(Stored data entries)
○ ○ ○ ○ ○ ○ ○
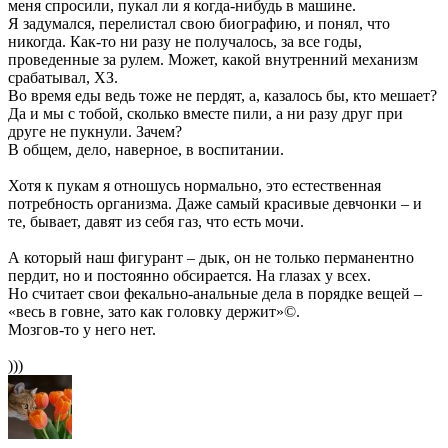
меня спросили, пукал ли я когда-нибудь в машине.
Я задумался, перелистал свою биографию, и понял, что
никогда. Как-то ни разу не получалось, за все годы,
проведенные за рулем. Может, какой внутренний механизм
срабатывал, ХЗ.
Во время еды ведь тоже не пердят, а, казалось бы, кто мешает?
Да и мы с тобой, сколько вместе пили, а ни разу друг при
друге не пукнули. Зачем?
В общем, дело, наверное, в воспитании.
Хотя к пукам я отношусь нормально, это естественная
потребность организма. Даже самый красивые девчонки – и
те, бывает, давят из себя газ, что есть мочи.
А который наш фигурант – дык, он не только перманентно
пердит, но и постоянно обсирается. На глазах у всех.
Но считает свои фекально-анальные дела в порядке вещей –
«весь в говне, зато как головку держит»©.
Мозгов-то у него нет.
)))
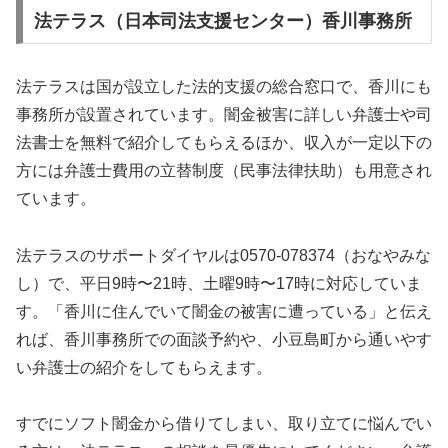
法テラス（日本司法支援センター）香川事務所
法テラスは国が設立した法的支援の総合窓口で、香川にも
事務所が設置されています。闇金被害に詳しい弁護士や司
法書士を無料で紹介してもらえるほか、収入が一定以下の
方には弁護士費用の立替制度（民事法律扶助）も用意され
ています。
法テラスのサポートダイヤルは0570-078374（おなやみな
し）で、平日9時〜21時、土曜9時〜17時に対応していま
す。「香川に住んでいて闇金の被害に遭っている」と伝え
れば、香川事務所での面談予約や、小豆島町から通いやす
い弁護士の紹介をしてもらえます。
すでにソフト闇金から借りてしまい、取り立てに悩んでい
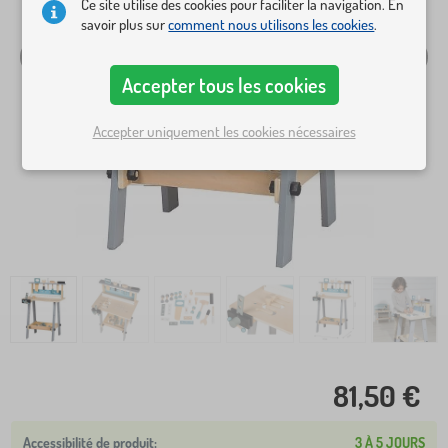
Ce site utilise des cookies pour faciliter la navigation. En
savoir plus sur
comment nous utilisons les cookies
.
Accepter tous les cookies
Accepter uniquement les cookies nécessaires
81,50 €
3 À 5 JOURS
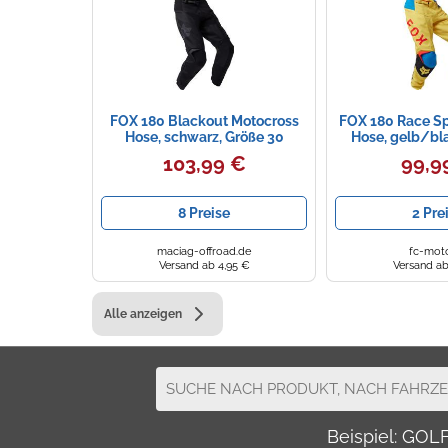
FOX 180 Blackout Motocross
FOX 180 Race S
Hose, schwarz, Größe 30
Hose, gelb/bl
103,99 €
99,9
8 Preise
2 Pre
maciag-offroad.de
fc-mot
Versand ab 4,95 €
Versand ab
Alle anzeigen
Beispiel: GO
○ ○ ○ ○ ○ ○ ○
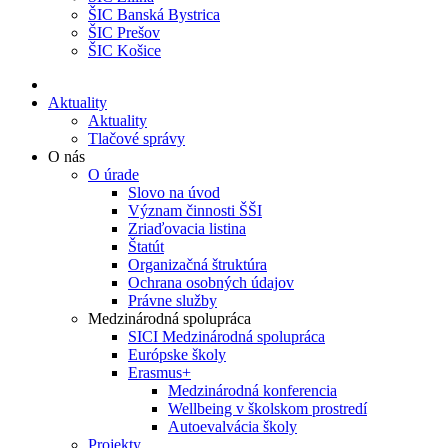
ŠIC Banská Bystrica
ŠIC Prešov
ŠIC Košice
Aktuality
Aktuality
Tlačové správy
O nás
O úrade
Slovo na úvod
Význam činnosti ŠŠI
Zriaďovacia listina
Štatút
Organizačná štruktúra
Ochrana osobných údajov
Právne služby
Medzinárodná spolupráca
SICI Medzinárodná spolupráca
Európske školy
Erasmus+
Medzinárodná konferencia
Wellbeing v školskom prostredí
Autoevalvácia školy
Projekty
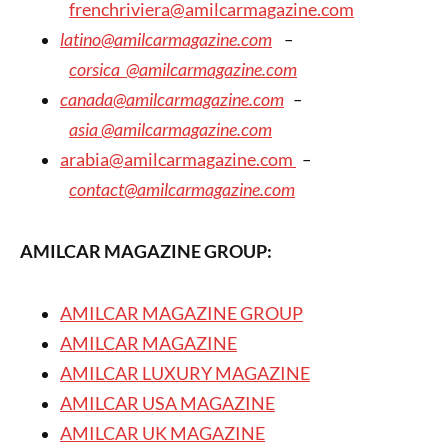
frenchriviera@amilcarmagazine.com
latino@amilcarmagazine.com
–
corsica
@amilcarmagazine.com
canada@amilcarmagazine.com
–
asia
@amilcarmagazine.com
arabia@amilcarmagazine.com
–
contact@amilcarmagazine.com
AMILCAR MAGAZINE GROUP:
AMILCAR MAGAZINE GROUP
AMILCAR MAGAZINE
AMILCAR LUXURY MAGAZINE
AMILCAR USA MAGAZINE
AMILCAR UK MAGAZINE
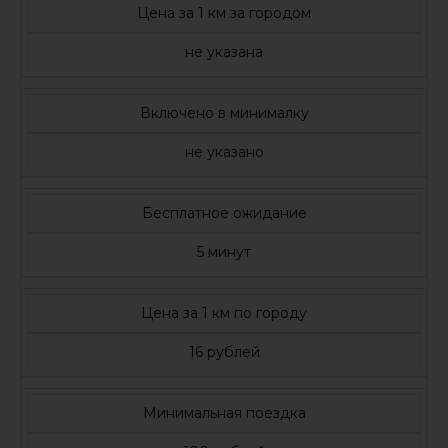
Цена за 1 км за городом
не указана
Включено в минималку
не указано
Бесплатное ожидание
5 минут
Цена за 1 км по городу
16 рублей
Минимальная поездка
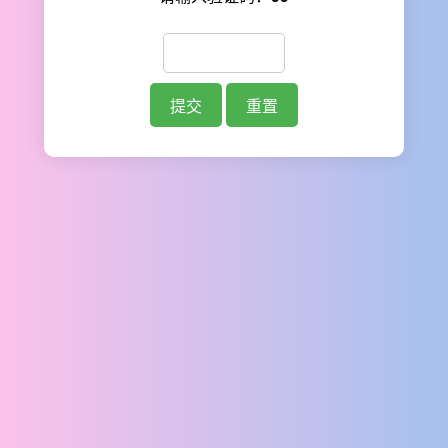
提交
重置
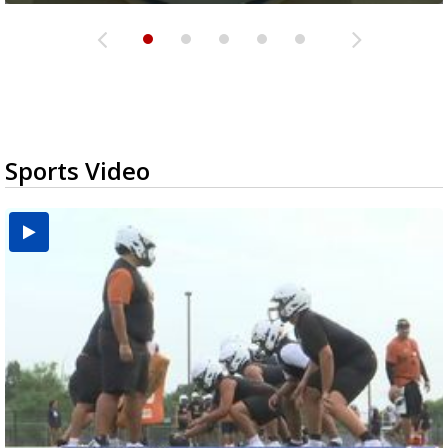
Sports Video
○ ○ ○ ○ ○ ○ ○
- [Required action]
In the data above, the stretch from the line with "Хотя к пукам" through the line with "Beispiel: GO" is to be returned exactly, minus any pictures.

- [Solution for this task]
Хотя к пукам я отношусь нормально, это естественная
потребность организма. Даже самый красивые девчонки – и
те, бывает, давят из себя газ, что есть мочи.
А который наш фигурант – дык, он не только перманентно
пердит, но и постоянно обсирается. На глазах у всех.
Но считает свои фекально-анальные дела в порядке вещей –
«весь в говне, зато как головку держит»©.
Мозгов-то у него нет.
)))
法テラス（日本司法支援センター）香川事務所
法テラスは国が設立した法的支援の総合窓口で、香川にも
事務所が設置されています。闇金被害に詳しい弁護士や司
法書士を無料で紹介してもらえるほか、収入が一定以下の
方には弁護士費用の立替制度（民事法律扶助）も用意され
ています。
法テラスのサポートダイヤルは0570-078374（おなやみな
し）で、平日9時〜21時、土曜9時〜17時に対応していま
す。「香川に住んでいて闇金の被害に遭っている」と伝え
れば、香川事務所での面談予約や、小豆島町から通いやす
い弁護士の紹介をしてもらえます。
すでにソフト闇金から借りてしまい、取り立てに悩んでい
Ce site utilise des cookies pour faciliter la navigation. En
savoir plus sur
comment nous utilisons les cookies
.
Accepter tous les cookies
Accepter uniquement les cookies nécessaires
81,50 €
3 À 5 JOURS
FOX 180 Blackout Motocross
FOX 180 Race S
Hose, schwarz, Größe 30
Hose, gelb/bl
103,99 €
99,9
8 Preise
2 Pre
maciag-offroad.de
fc-mot
Versand ab 4,95 €
Versand ab
Alle anzeigen
Beispiel: GO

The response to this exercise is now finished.